At the end of the beginning, though, the debt agreement is a mixed bag for everyone involved. House Republicans set the ideological framework for an all-cuts, no-taxes agreement but fell short of their most ambitious goals of a balanced-budget amendment and even more aggressive spending reductions. The White House positioned its candidate squarely at the center of the political landscape, strengthening his opportunity to regain the support of wayward moderate and independent voters but further aggravating resentment from the Democratic base.

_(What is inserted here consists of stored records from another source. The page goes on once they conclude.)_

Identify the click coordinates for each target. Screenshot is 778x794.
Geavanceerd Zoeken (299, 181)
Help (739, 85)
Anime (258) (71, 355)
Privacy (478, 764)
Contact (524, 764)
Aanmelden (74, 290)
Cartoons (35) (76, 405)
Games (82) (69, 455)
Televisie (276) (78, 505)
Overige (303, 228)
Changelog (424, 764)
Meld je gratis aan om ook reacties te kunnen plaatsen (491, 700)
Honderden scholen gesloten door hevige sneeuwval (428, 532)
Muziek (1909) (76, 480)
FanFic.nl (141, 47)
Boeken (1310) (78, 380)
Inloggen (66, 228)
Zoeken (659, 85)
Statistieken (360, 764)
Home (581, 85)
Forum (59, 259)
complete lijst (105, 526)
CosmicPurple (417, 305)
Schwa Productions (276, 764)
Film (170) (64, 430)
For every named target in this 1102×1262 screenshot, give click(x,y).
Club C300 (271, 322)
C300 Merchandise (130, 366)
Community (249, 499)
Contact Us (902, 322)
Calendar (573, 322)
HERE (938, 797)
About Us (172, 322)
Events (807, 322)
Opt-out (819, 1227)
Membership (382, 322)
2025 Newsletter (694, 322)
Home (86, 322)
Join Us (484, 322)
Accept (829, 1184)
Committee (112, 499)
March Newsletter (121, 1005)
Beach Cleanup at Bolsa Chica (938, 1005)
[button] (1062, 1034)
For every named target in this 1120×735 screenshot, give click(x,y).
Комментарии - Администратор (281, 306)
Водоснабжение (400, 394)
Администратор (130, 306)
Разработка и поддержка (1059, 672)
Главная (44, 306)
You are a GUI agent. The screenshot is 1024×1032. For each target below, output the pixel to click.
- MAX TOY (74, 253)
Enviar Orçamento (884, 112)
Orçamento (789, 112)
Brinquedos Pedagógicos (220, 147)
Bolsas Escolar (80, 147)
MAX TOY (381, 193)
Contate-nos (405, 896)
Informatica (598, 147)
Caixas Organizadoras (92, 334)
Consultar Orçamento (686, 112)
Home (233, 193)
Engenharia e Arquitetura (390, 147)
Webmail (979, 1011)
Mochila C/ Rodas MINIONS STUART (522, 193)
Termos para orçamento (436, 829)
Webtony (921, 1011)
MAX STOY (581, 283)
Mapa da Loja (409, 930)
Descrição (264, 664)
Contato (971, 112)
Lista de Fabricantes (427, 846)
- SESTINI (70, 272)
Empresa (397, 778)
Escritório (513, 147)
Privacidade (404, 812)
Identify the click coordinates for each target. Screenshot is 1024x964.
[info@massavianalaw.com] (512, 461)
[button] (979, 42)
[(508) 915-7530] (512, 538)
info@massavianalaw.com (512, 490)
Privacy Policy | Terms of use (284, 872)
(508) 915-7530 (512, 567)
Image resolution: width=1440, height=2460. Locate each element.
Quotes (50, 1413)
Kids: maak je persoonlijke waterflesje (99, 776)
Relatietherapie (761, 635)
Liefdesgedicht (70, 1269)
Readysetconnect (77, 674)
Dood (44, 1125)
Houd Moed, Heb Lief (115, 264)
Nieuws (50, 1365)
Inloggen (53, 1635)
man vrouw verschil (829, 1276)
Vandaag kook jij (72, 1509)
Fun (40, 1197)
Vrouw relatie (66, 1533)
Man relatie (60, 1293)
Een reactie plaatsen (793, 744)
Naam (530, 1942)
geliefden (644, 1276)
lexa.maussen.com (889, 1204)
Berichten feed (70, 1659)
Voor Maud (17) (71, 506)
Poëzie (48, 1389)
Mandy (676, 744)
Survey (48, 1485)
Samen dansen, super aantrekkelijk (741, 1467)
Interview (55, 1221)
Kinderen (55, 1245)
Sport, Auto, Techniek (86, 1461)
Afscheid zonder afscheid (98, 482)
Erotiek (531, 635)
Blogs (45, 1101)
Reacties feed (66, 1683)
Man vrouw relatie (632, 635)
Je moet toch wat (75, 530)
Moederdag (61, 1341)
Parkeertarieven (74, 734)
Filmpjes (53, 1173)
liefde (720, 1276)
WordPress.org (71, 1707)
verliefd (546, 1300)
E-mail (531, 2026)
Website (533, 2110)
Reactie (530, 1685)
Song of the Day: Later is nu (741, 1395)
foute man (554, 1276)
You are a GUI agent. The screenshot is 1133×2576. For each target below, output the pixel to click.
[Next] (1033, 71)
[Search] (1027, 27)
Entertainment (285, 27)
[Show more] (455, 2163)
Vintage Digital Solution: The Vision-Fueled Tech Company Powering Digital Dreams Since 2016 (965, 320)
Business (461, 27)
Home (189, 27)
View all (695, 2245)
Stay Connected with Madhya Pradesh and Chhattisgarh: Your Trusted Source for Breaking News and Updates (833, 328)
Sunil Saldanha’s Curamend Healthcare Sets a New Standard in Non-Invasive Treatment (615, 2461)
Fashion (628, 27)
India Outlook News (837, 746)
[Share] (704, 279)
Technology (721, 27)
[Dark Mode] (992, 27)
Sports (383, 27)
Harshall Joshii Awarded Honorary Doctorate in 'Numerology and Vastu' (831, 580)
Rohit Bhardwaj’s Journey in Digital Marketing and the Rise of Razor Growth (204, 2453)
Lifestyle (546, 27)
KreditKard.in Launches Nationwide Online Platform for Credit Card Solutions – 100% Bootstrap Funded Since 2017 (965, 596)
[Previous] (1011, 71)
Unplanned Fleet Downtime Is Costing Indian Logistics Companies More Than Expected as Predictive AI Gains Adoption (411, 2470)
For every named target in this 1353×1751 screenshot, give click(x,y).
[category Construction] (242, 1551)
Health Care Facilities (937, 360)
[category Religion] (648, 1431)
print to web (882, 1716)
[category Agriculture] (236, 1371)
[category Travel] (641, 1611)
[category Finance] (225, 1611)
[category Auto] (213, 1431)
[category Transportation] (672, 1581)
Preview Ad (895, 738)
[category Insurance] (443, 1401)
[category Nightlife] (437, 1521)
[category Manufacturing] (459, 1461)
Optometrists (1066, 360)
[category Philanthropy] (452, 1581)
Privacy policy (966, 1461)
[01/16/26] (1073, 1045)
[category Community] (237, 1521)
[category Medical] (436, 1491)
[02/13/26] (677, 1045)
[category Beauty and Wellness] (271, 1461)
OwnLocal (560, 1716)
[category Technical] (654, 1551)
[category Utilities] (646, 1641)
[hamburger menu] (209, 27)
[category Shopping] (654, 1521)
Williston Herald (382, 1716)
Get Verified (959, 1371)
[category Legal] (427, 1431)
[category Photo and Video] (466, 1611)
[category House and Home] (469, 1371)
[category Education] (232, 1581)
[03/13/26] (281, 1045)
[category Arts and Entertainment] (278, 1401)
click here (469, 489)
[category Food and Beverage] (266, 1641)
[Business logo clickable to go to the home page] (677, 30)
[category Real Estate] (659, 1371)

More and more, it appears that the absence of a primary challenge to Obama is shaping not only the 2012 presidential campaign but the entire national policy landscape. A credible opponent such as Russ Feingold or Howard Dean would have exerted enough leftward pressure on the president to prevent him from signing off on this deal, from raising the topic of Social Security and Medicare reform as part of the negotiations, or, for that matter, from extending the Bush tax cuts, sending troops to Libya, and keeping Guantanamo open for business.

Mitt Romney knows what it’s like to be continually pulled off the center by opponents agitating on behalf of party grass-roots activists. Obama appears to be testing how much he can frustrate his followers and still turn them out next November.


Chief economist at the Concord Coalition and blogger at

The process leading to the debt limit deal exposed how dysfunctional our political system has become. Thank goodness we will avoid defaulting on our debt, but, on the other hand, it’s hard to conclude that we’ve restored the reputation of U.S. Treasurys as a “risk-free” investment.

Democrats are understandably upset that the agreed-upon deficit reduction in this round is entirely through spending cuts — and that the triggered policy changes if the second round fails will be entirely on the spending side. But it’s probably good news for Democrats that they didn’t do the whole big deal this time around, or taxes would have come off the table for good. This way there’s another chance to raise revenue while giving both sides “cover” on the issue.

House Speaker John Boehner has spelled out that the next round of negotiations will allow tax policy changes that are measured relative to the “current law baseline.” That is progress. Given that current-law revenue levels assume all of the Bush tax cuts expire as scheduled at the end of 2012, a tax reform that maintains this baseline would be consistent with deficit reduction relative to current policy (both sides’ standard all along) and revenue neutrality (“no new taxes”) relative to current law. Policymakers finally would be holding the Bush tax cuts to a strict pay-as-you-go requirement. This would mean both higher revenue and more deficit reduction — a more substantial and “balanced” package — than what President Obama himself has ever proposed.